= Beginning of Section =

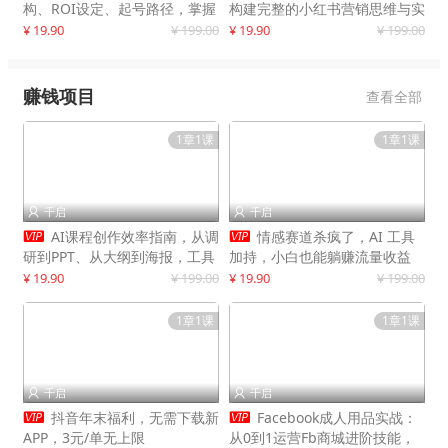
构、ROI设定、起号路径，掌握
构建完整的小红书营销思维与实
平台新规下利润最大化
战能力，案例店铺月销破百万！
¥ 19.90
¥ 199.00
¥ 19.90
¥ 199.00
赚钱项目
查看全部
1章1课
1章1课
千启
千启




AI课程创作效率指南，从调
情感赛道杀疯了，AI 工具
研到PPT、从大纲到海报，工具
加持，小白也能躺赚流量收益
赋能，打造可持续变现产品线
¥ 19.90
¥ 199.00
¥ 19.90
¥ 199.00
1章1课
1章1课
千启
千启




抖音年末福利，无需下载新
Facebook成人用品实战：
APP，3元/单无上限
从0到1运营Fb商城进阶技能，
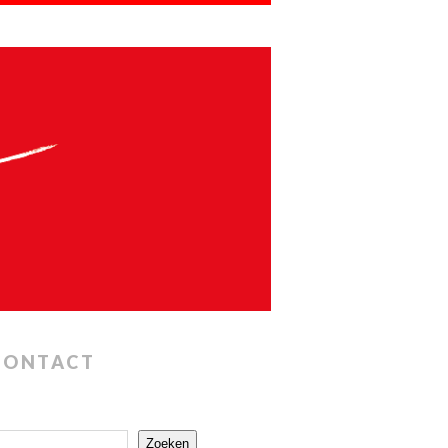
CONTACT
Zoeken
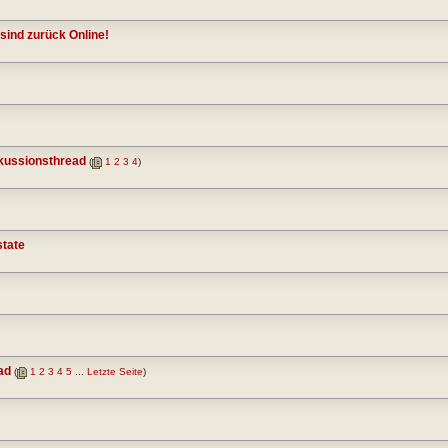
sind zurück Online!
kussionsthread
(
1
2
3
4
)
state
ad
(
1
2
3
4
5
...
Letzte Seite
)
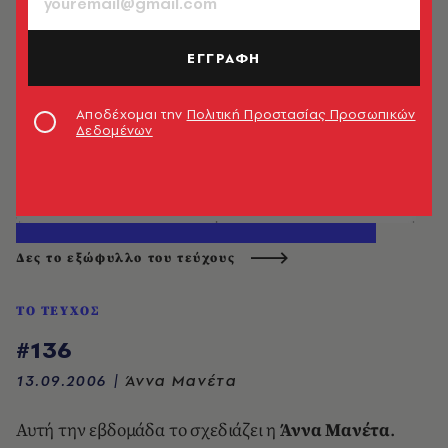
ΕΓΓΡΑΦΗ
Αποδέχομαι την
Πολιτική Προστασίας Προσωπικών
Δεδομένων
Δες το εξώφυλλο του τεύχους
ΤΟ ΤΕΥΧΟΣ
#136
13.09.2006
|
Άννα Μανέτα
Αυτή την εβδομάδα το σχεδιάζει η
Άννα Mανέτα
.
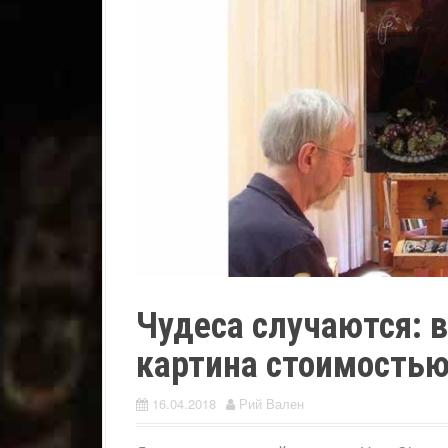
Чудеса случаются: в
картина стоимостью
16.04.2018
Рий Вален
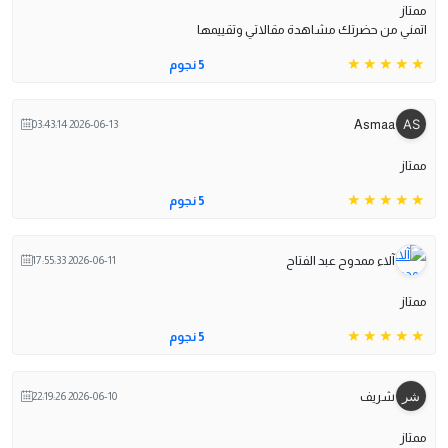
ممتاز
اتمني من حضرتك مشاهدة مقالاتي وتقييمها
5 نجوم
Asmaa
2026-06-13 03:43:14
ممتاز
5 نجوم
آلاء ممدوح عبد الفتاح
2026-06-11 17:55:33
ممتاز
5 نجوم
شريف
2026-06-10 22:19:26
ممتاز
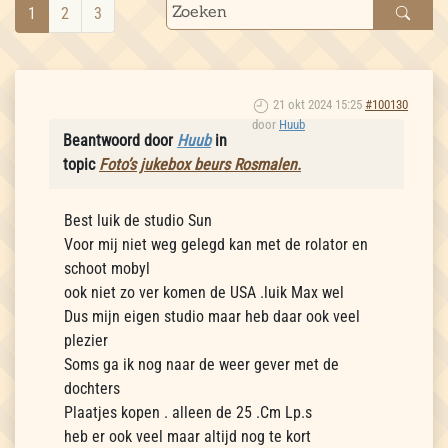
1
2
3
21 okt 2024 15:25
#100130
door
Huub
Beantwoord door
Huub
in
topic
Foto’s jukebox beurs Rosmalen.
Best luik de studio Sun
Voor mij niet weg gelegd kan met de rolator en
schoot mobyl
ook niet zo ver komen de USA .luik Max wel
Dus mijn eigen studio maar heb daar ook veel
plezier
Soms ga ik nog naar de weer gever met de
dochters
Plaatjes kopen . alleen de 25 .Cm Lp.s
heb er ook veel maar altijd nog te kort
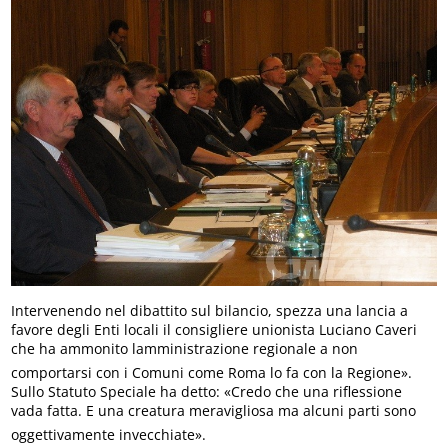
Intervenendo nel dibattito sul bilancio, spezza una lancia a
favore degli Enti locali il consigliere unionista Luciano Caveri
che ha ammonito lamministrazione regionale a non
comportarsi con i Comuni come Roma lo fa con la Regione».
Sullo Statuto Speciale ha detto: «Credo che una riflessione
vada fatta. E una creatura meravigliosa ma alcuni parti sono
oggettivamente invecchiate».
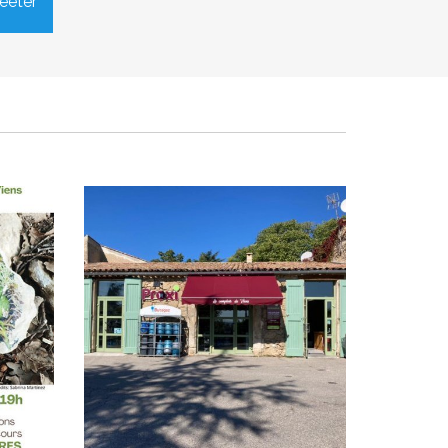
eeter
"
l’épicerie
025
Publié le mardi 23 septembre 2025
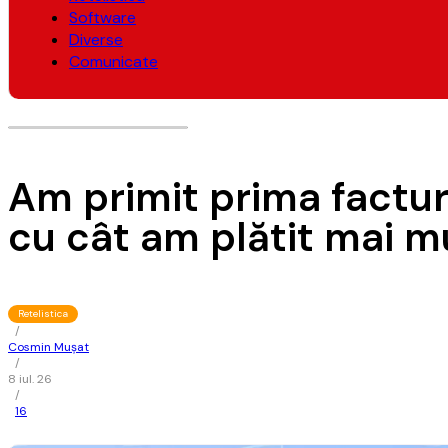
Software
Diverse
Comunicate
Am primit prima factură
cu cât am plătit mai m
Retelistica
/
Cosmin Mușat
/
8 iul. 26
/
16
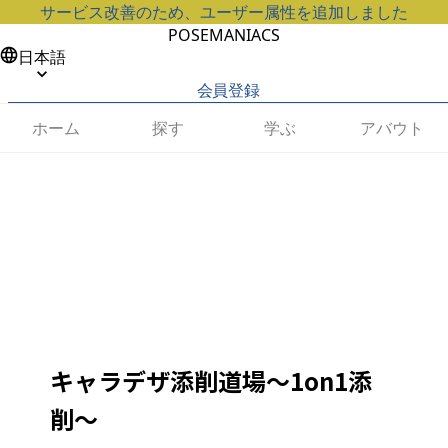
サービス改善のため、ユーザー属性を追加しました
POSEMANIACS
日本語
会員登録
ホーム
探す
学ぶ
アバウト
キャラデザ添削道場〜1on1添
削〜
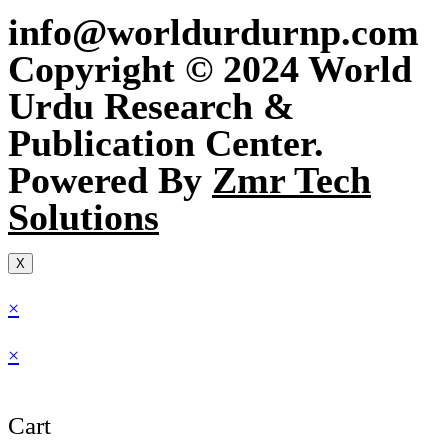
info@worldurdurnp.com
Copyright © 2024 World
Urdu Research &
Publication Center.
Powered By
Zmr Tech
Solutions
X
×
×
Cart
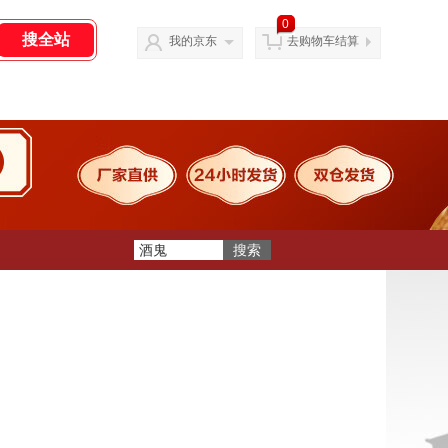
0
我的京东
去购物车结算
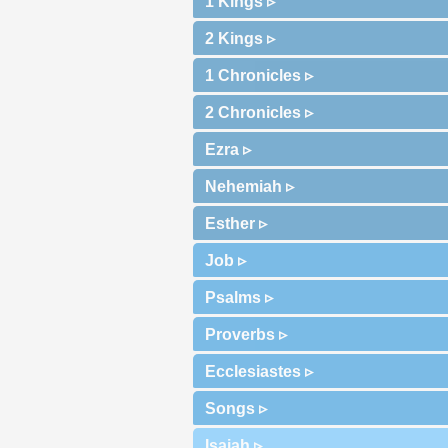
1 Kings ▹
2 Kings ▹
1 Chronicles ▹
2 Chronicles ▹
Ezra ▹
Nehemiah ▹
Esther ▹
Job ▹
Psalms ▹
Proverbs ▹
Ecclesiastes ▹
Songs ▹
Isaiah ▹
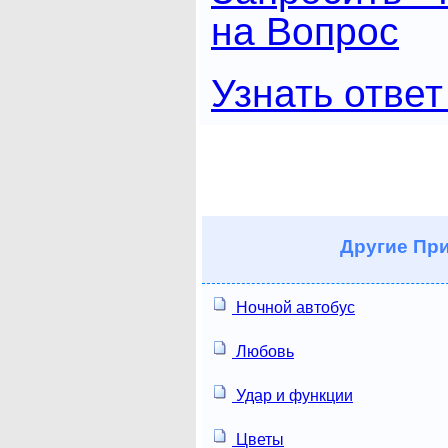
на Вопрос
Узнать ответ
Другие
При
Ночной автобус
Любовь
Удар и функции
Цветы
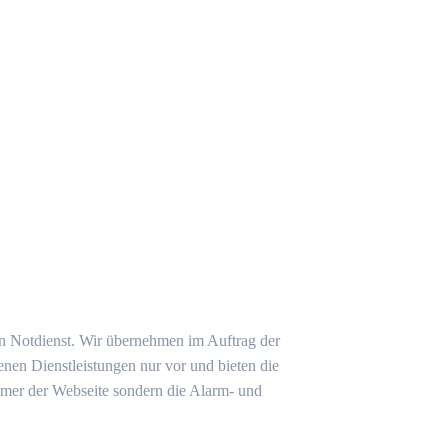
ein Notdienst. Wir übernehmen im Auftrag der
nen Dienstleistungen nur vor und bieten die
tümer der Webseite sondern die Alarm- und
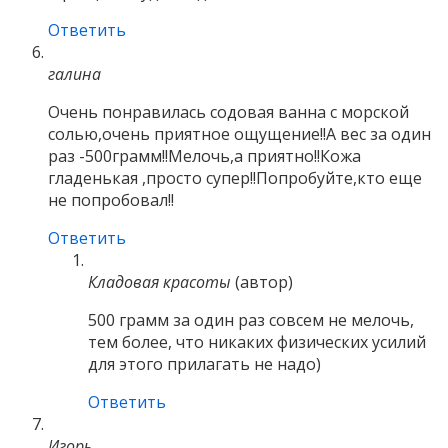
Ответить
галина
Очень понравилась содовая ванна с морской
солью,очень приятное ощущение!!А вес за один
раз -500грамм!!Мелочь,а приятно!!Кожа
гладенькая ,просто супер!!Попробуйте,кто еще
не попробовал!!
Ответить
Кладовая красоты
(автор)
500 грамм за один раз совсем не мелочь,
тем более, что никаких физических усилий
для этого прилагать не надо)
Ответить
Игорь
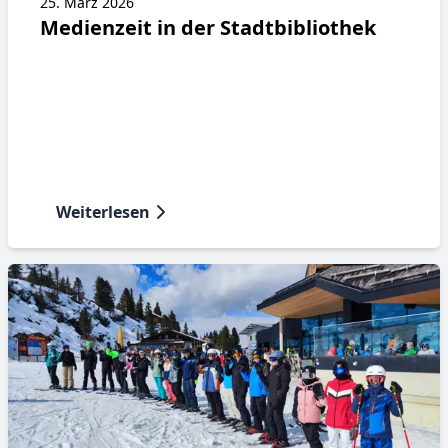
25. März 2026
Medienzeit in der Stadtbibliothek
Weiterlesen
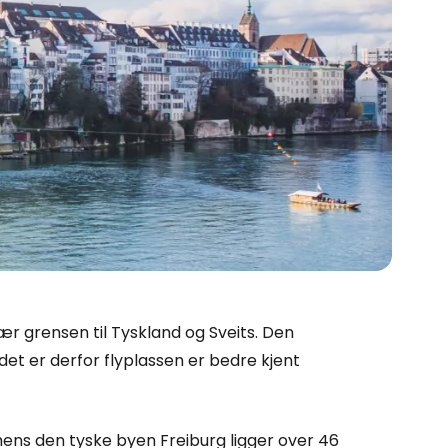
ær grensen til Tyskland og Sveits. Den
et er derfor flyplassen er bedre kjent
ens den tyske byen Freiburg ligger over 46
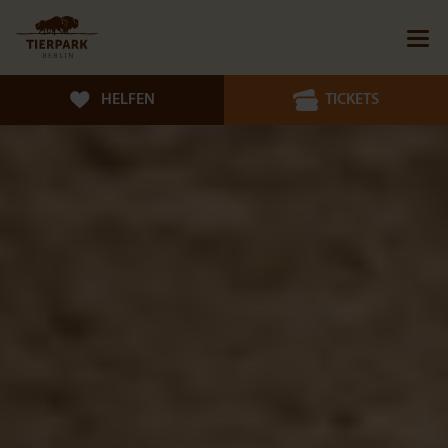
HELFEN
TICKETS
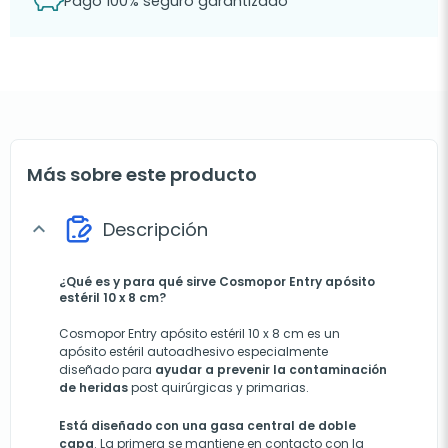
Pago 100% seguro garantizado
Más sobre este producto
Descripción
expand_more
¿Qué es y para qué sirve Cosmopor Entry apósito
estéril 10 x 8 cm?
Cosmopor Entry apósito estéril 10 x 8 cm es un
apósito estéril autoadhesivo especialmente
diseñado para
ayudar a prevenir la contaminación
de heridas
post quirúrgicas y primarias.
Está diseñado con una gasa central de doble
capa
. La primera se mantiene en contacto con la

= End of Section =

- [Brief] For each line of the entries that includes "Cosmopor", show that line.

- [Expected output]
¿Qué es y para qué sirve Cosmopor Entry apósito
Cosmopor Entry apósito estéril 10 x 8 cm es un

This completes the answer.